Industry Canada Minister Tony Clement to review CRTC decision on Globalive
Published Friday October 30th, 2009


MONTREAL - Industry Minister Tony Clement says he will review a CRTC decision that prevents new national cellphone company Globalive from launching its service.
"Let me just say we believe in competition in the telecom industry," Clement said Friday.
"So that remains our policy, and as to the specifics of that CRTC decision, obviously we're going to be reviewing it and we'll come to some conclusions in due course."
The CRTC ruled Thursday that Globalive wasn't Canadian-owned and controlled, putting its planned launch in the coming weeks in doubt.
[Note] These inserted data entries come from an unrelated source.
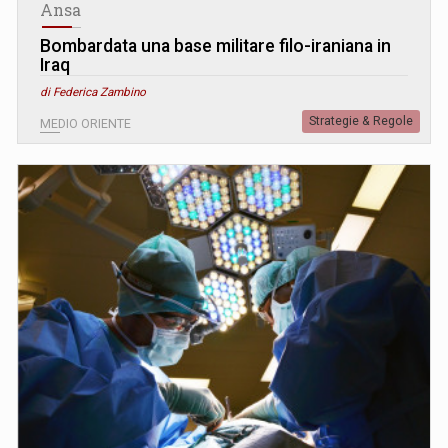
Ansa
Bombardata una base militare filo-iraniana in
Iraq
di Federica Zambino
Strategie & Regole
MEDIO ORIENTE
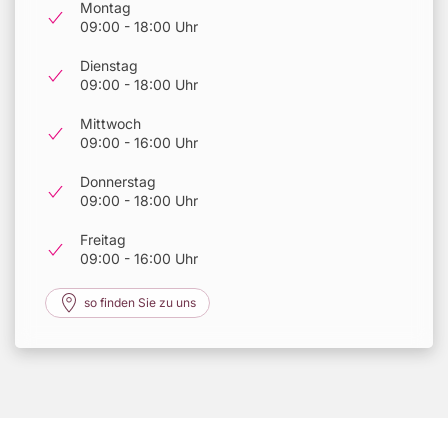
Montag
09:00 - 18:00 Uhr
Dienstag
09:00 - 18:00 Uhr
Mittwoch
09:00 - 16:00 Uhr
Donnerstag
09:00 - 18:00 Uhr
Freitag
09:00 - 16:00 Uhr
so finden Sie zu uns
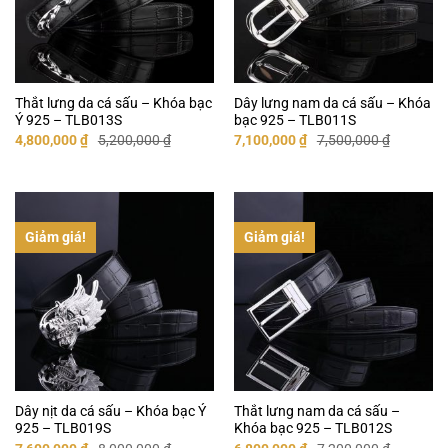
Thắt lưng da cá sấu – Khóa bạc
Dây lưng nam da cá sấu – Khóa
Ý 925 – TLB013S
bạc 925 – TLB011S
Giá
Giá
Giá
Giá
4,800,000
₫
5,200,000
₫
7,100,000
₫
7,500,000
₫
gốc
hiện
gốc
hiện
là:
tại
là:
tại
5,200,000 ₫.
là:
7,500,000 ₫.
là:
4,800,000 ₫.
7,100,000 ₫.
Giảm giá!
Giảm giá!
Dây nịt da cá sấu – Khóa bạc Ý
Thắt lưng nam da cá sấu –
925 – TLB019S
Khóa bạc 925 – TLB012S
Giá
Giá
Giá
Giá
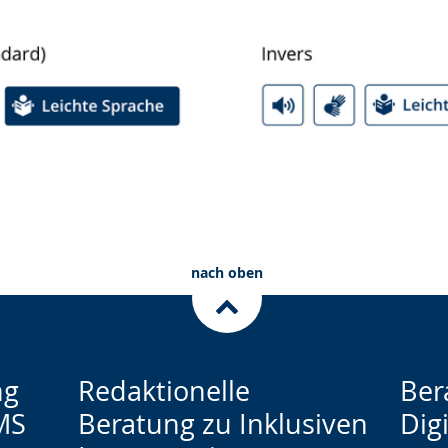
nach oben
ng
Redaktionelle
Ber
MS
Beratung zu Inklusiven
Digi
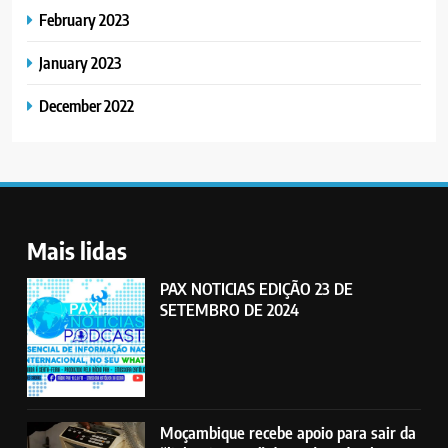
February 2023
January 2023
December 2022
Mais lidas
PAX NOTICIAS EDIÇÃO 23 DE
SETEMBRO DE 2024
Moçambique recebe apoio para sair da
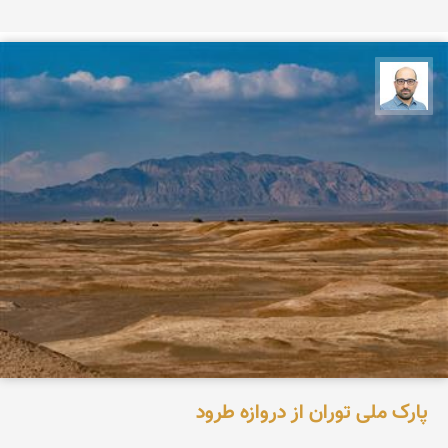
بابک ارجمندی
پارک ملی توران از دروازه طرود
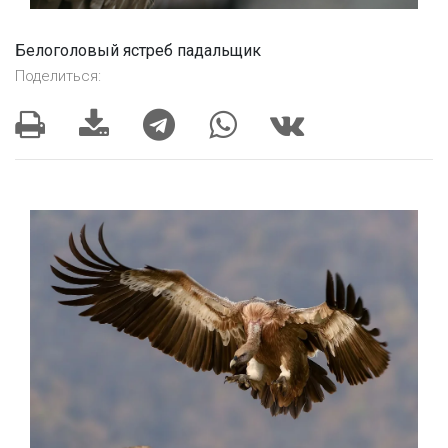
Белоголовый ястреб падальщик
Поделиться:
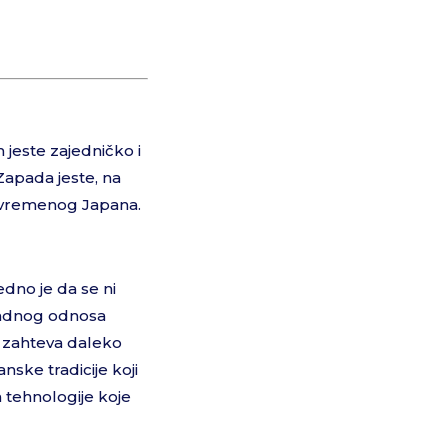
 jeste zajedničko i
Zapada jeste, na
 savremenog Japana.
dno je da se ni
padnog odnosa
o zahteva daleko
ske tradicije koji
 tehnologije koje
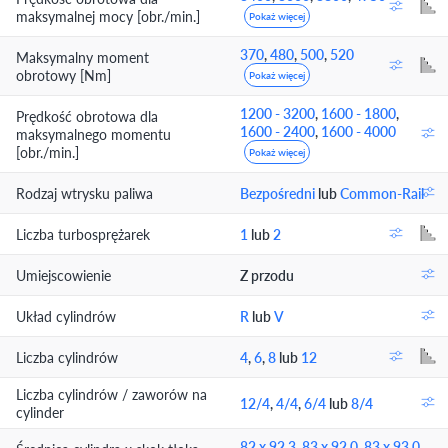
maksymalnej mocy [obr./min.]
Pokaż więcej
370
,
480
,
500
,
520
Maksymalny moment
obrotowy [Nm]
Pokaż więcej
1200 - 3200
,
1600 - 1800
,
Prędkość obrotowa dla
1600 - 2400
,
1600 - 4000
maksymalnego momentu
[obr./min.]
Pokaż więcej
Rodzaj wtrysku paliwa
Bezpośredni
lub
Common-Rail
Liczba turbosprężarek
1
lub
2
Umiejscowienie
Z przodu
Układ cylindrów
R
lub
V
Liczba cylindrów
4
,
6
,
8
lub
12
Liczba cylindrów / zaworów na
12/4
,
4/4
,
6/4
lub
8/4
cylinder
82 x 92.3
,
83 x 92.0
,
83 x 93.0
,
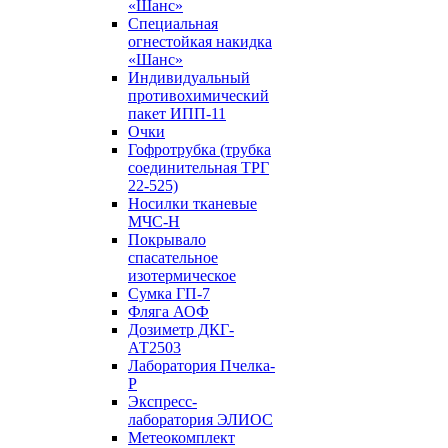
«Шанс»
Специальная
огнестойкая накидка
«Шанс»
Индивидуальный
противохимический
пакет ИПП-11
Очки
Гофротрубка (трубка
соединительная ТРГ
22-525)
Носилки тканевые
МЧС-Н
Покрывало
спасательное
изотермическое
Сумка ГП-7
Фляга АОФ
Дозиметр ДКГ-
АТ2503
Лаборатория Пчелка-
Р
Экспресс-
лаборатория ЭЛИОС
Метеокомплект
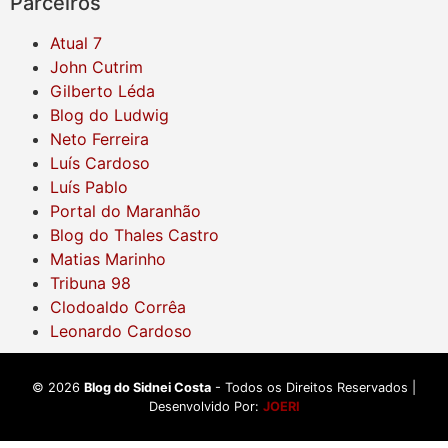
Parceiros
Atual 7
John Cutrim
Gilberto Léda
Blog do Ludwig
Neto Ferreira
Luís Cardoso
Luís Pablo
Portal do Maranhão
Blog do Thales Castro
Matias Marinho
Tribuna 98
Clodoaldo Corrêa
Leonardo Cardoso
©
2026
Blog do Sidnei Costa
- Todos os Direitos Reservados |
Desenvolvido Por:
JOERI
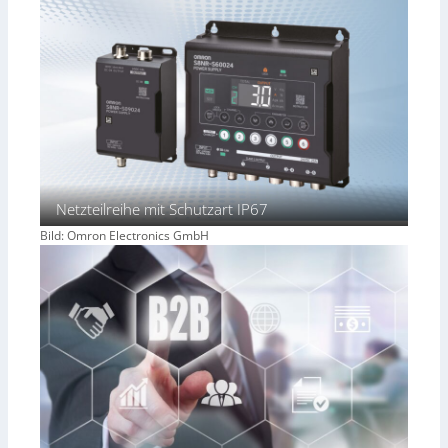
Netzteilreihe mit Schutzart IP67
Bild: Omron Electronics GmbH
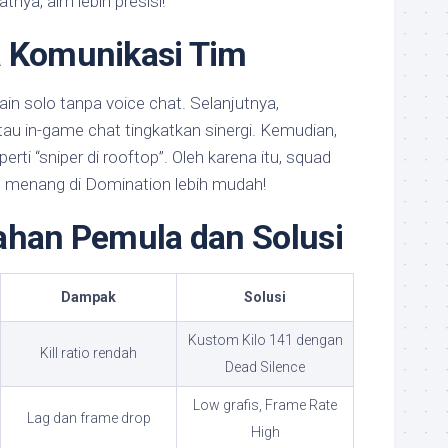
atnya, aim lebih presisi!
a Komunikasi Tim
ain solo tanpa voice chat. Selanjutnya,
tau in-game chat tingkatkan sinergi. Kemudian,
erti “sniper di rooftop”. Oleh karena itu, squad
ya, menang di Domination lebih mudah!
ahan Pemula dan Solusi
Dampak
Solusi
Kustom Kilo 141 dengan
Kill ratio rendah
Dead Silence
Low grafis, Frame Rate
Lag dan frame drop
High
Globalive, which plans to operate under the WIND Mobile banner, wants to be Canada's fourth major wireless carrier and compete with Rogers, (TSX:RCI.B), Bell (TSX:BCE) and Telus (TSX:T).
DAVE Wireless and Public Mobile are expected to launch their services in the coming months, while Quebec-based Videotron (TSX:QBR.B) is expected to get into the cellphone business in that province and in parts of Eastern Ontario next year.
Egyptian telecom company Orascom owns 65 per cent of Globalive and much of its debt, a structure accepted by Industry Canada when its licence was granted last March.
Globalive chairman Anthony Lacavera said Friday that he will review what Clement has said.
"I don't know how far he can go with that," Lacavera said from Toronto. "Obviously, we're still going to be very vocal about how unhappy we are."
WIND Mobile's launch is still "up in the air" but Lacavera said he's not giving up.
"Not only do I have hope, I am more committed than I have ever been to making this wireless competitor a reality," he said. "We must be permitted to go forward by the government. We've made a massive investment."
Globalive paid $442 million in 2008 for airwaves over which to operate in an Industry Canada auction and has invested millions more in its network and hiring more staff.
Lacavera said Globalive is having encouraging discussions with other potential lenders and equity investors, but the subject of CRTC approval always comes up.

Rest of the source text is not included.